### PROBLEM STATEMENT
Copy out the lines of the material that include the string "ticket".

### SOURCE DATA
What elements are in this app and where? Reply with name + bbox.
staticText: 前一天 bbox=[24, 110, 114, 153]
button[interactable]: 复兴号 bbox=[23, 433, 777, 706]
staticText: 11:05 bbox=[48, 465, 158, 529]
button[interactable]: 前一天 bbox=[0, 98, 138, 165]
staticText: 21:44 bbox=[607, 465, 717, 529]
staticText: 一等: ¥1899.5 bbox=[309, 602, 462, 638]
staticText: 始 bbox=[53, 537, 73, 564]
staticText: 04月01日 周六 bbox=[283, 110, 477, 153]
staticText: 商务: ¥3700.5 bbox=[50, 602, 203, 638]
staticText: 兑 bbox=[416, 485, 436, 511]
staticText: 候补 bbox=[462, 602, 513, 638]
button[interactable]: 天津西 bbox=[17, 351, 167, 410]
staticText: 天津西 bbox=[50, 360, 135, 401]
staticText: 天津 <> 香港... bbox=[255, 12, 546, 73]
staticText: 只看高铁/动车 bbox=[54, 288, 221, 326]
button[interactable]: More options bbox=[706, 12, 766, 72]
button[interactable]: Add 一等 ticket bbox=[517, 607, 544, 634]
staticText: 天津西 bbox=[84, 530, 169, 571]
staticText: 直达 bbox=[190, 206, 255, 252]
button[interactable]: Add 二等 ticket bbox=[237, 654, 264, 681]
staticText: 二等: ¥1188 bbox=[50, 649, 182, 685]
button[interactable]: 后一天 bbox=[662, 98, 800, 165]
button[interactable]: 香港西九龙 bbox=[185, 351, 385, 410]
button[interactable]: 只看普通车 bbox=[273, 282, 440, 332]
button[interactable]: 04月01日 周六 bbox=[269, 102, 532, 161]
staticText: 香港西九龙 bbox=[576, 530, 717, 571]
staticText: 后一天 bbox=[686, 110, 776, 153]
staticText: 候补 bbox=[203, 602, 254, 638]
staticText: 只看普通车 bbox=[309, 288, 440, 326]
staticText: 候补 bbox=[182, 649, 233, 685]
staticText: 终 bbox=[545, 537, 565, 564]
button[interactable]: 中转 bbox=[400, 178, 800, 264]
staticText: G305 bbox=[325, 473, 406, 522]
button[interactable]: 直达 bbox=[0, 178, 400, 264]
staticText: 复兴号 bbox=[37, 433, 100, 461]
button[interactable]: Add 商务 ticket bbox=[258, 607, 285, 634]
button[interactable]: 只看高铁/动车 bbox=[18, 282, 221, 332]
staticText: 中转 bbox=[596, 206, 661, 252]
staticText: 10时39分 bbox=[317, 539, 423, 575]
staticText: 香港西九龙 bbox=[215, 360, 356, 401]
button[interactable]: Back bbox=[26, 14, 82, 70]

### FINAL ANSWER
button[interactable]: Add 一等 ticket bbox=[517, 607, 544, 634]
button[interactable]: Add 二等 ticket bbox=[237, 654, 264, 681]
button[interactable]: Add 商务 ticket bbox=[258, 607, 285, 634]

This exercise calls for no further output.